The Events of 2020 Have Changed Our Collective Mental Health—and Risk—Profile
Leadership and management must be educated about the changed mental health landscape we are facing. Perhaps surprisingly, a foundational component of this education should be to immediately dispel one of the most common refrains of 2020, specifically that we are "all in this together."
June 30, 2020 at 11:58 AM
6 minute read
In the latest season of Netflix's intensely entertaining hit Ozark, Jason Bateman's character, Marty Byrde, is kidnapped by the Navarro drug cartel and taken to Mexico, where he is tortured and beaten for several days before ultimately being allowed to return home to Missouri, and his family. Upon his return, his brother-in-law Ben notes that the ordeal seems to have changed Marty in profound yet barely detectable ways, keenly observing "that looks like Marty, walks like Marty, sounds like Marty, but that is 100% not Marty Byrde."

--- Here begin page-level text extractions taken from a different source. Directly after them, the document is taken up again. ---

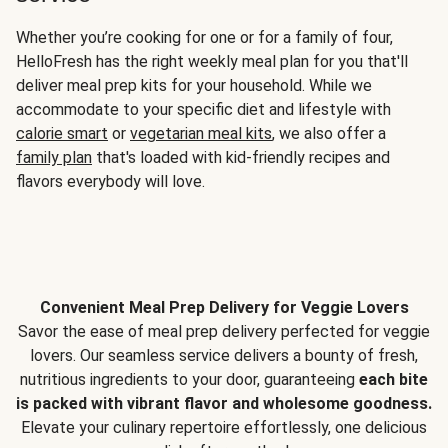
Whether you’re cooking for one or for a family of four,
HelloFresh has the right weekly meal plan for you that'll
deliver meal prep kits for your household. While we
accommodate to your specific diet and lifestyle with
calorie smart
or
vegetarian meal kits
, we also offer a
family plan
that's loaded with kid-friendly recipes and
flavors everybody will love.
Convenient Meal Prep Delivery for Veggie Lovers
Savor the ease of meal prep delivery perfected for veggie
lovers. Our seamless service delivers a bounty of fresh,
nutritious ingredients to your door, guaranteeing
each bite
is packed with vibrant flavor and wholesome goodness.
Elevate your culinary repertoire effortlessly, one delicious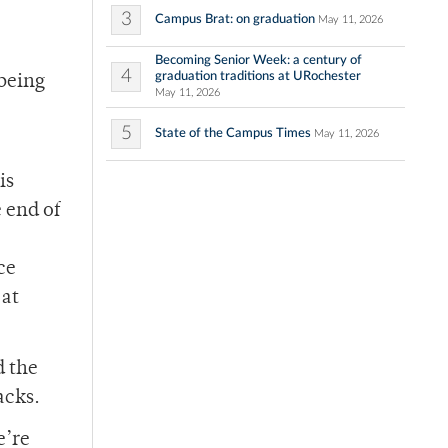
3
Campus Brat: on graduation
May 11, 2026
Becoming Senior Week: a century of
4
graduation traditions at URochester
 being
May 11, 2026
5
State of the Campus Times
May 11, 2026
is
 end of
ce
 at
d the
acks.
e’re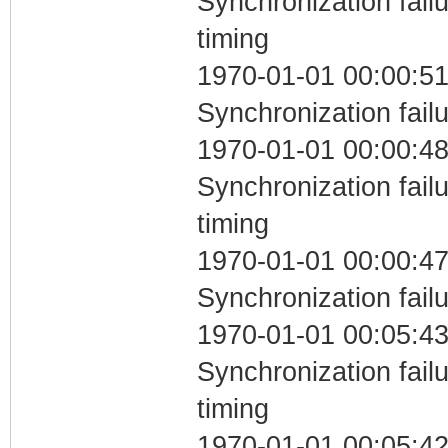
Synchronization fai
timing
1970-01-01 00:00:51
Synchronization fail
1970-01-01 00:00:48
Synchronization fai
timing
1970-01-01 00:00:47
Synchronization fail
1970-01-01 00:05:43
Synchronization fai
timing
1970-01-01 00:05:42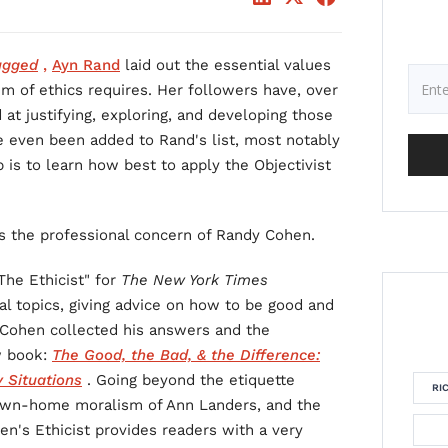
ugged
,
Ayn Rand
laid out the essential values
em of ethics requires. Her followers have, over
 at justifying, exploring, and developing those
e even been added to Rand's list, most notably
is to learn how best to apply the Objectivist
 is the professional concern of Randy Cohen.
The Ethicist" for
The New York Times
al topics, giving advice on how to be good and
 Cohen collected his answers and the
w book:
The Good, the Bad, & the Difference:
 Situations
. Going beyond the etiquette
RI
own-home moralism of Ann Landers, and the
n's Ethicist provides readers with a very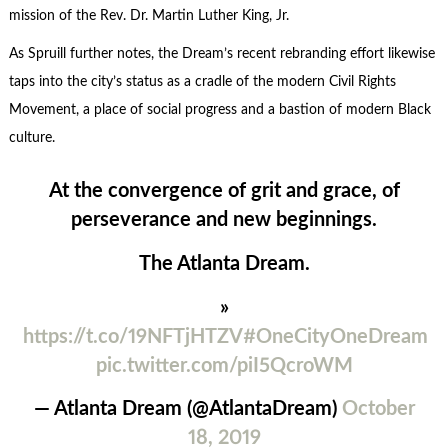
mission of the Rev. Dr. Martin Luther King, Jr.
As Spruill further notes, the Dream’s recent rebranding effort likewise
taps into the city’s status as a cradle of the modern Civil Rights
Movement, a place of social progress and a bastion of modern Black
culture.
At the convergence of grit and grace, of
perseverance and new beginnings.
The Atlanta Dream.
»
https://t.co/19NFTjHTZV
#OneCityOneDream
pic.twitter.com/piI5QcroWM
— Atlanta Dream (@AtlantaDream)
October
18, 2019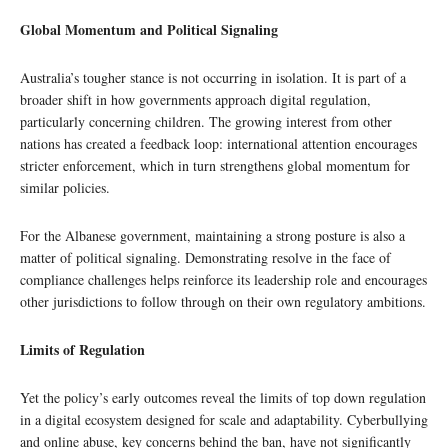
Global Momentum and Political Signaling
Australia’s tougher stance is not occurring in isolation. It is part of a
broader shift in how governments approach digital regulation,
particularly concerning children. The growing interest from other
nations has created a feedback loop: international attention encourages
stricter enforcement, which in turn strengthens global momentum for
similar policies.
For the Albanese government, maintaining a strong posture is also a
matter of political signaling. Demonstrating resolve in the face of
compliance challenges helps reinforce its leadership role and encourages
other jurisdictions to follow through on their own regulatory ambitions.
Limits of Regulation
Yet the policy’s early outcomes reveal the limits of top down regulation
in a digital ecosystem designed for scale and adaptability. Cyberbullying
and online abuse, key concerns behind the ban, have not significantly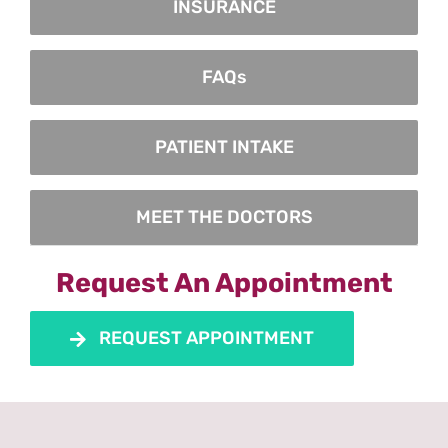
INSURANCE
FAQs
PATIENT INTAKE
MEET THE DOCTORS
Request An Appointment
REQUEST APPOINTMENT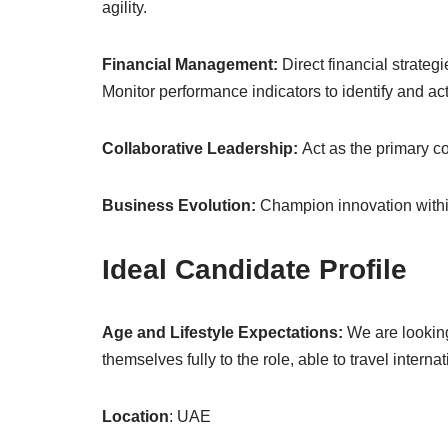
agility.
Financial Management:
Direct financial strategi
Monitor performance indicators to identify and act
Collaborative Leadership:
Act as the primary c
Business Evolution:
Champion innovation within
Ideal Candidate Profile
Age and Lifestyle Expectations:
We are looking
themselves fully to the role, able to travel interna
Location
: UAE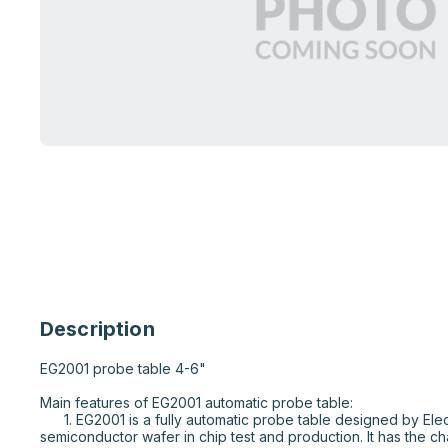
Description
EG2001 probe table 4-6"

Main features of EG2001 automatic probe table:

      1. EG2001 is a fully automatic probe table designed by Electroglas company for 
semiconductor wafer in chip test and production. It has the cha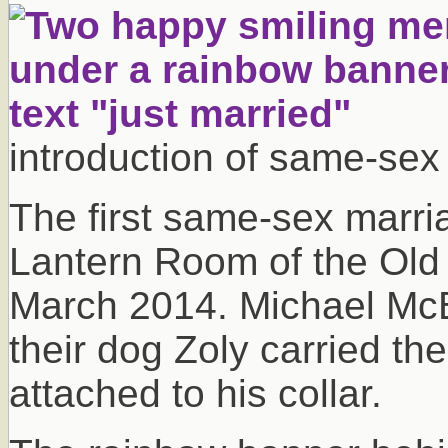
introduction of same-sex
The first same-sex marria
Lantern Room of the Old
March 2014. Michael Mc
their dog Zoly carried th
attached to his collar.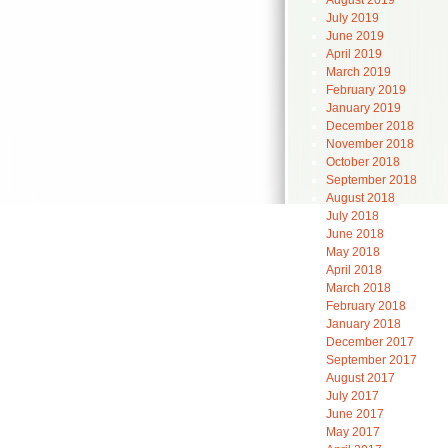
August 2019
July 2019
June 2019
April 2019
March 2019
February 2019
January 2019
December 2018
November 2018
October 2018
September 2018
August 2018
July 2018
June 2018
May 2018
April 2018
March 2018
February 2018
January 2018
December 2017
September 2017
August 2017
July 2017
June 2017
May 2017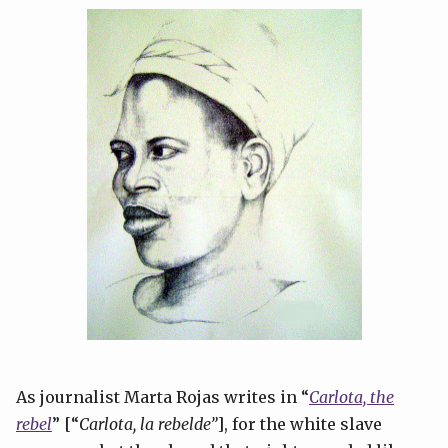
As journalist Marta Rojas writes in “
Carlota, the
rebel
” [“
Carlota, la rebelde”
], for the white slave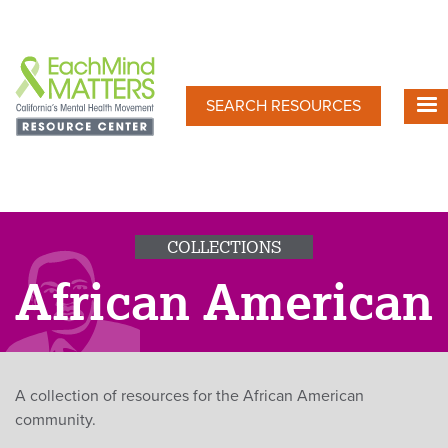
Skip
to
main
content
SEARCH RESOURCES
COLLECTIONS
African American
A collection of resources for the African American
community.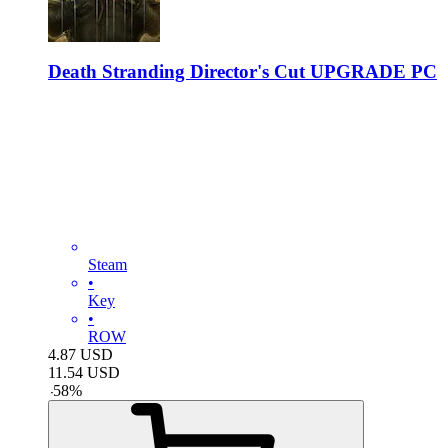
Death Stranding Director's Cut UPGRADE PC
Steam
•
Key
•
ROW
4.87
USD
11.54
USD
-
58
%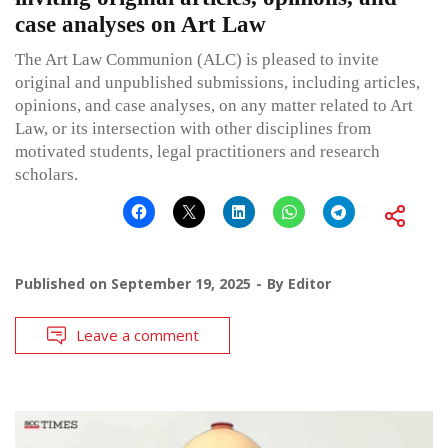
case analyses on Art Law
The Art Law Communion (ALC) is pleased to invite
original and unpublished submissions, including articles,
opinions, and case analyses, on any matter related to Art
Law, or its intersection with other disciplines from
motivated students, legal practitioners and research
scholars.
Published on
September 19, 2025
By
Editor
Leave a comment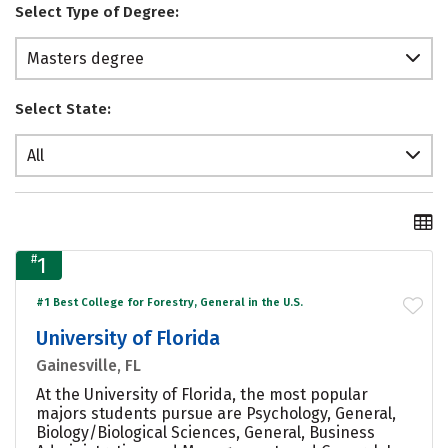
Select Type of Degree:
Masters degree
Select State:
All
#
1
#1 Best College for Forestry, General in the U.S.
University of Florida
Gainesville, FL
At the University of Florida, the most popular
majors students pursue are Psychology, General,
Biology/Biological Sciences, General, Business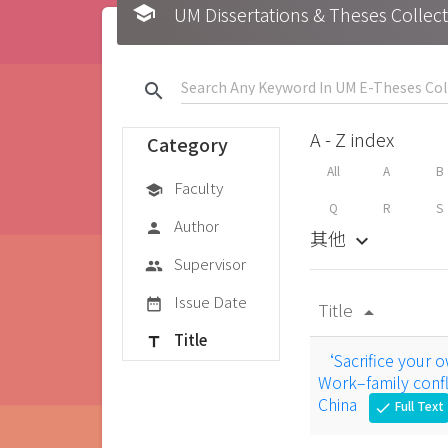
school
UM Dissertations & Theses 
search
A - Z index
Category
All
A
B
Faculty
school
Q
R
S
Author
person
其他
keyboard_arrow_down
Supervisor
group
Issue Date
date_range
Title
arrow_drop_up
Title
title
‘Sacrifice your ow
Work–family confli
China
Full Text
check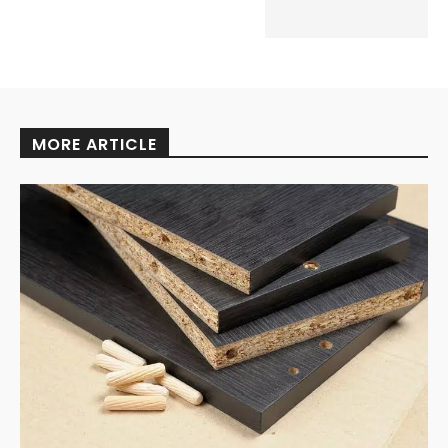
MORE ARTICLE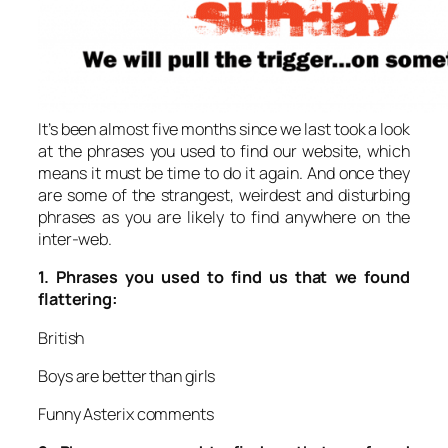
It’s been almost five months since we last took a look
at the phrases you used to find our website, which
means it must be time to do it again. And once they
are some of the strangest, weirdest and disturbing
phrases as you are likely to find anywhere on the
inter-web.
1.
Phrases you used to find us that we found
flattering:
British
Boys are better than girls
Funny Asterix comments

If something about that description feels oddly resonant or intimately familiar to you these days, you are not alone. As 2020 continues to grind on with a relentless parade of distressing events, the question now is: how many more Marty Byrdes are there among us, outwardly presenting as the same person but knowing inside that they feel very different and, in many cases, quite a bit worse than when the year began?
Although pandemics, quarantines, economic upheaval and racial turmoil aren't exactly the same as being dragged away with a sack over your head, thrown into a dungeon, starved, deprived of sleep, and then violently pummeled, a lot of people you know might say that feels like a distinction without a difference. In many ways, they may be right.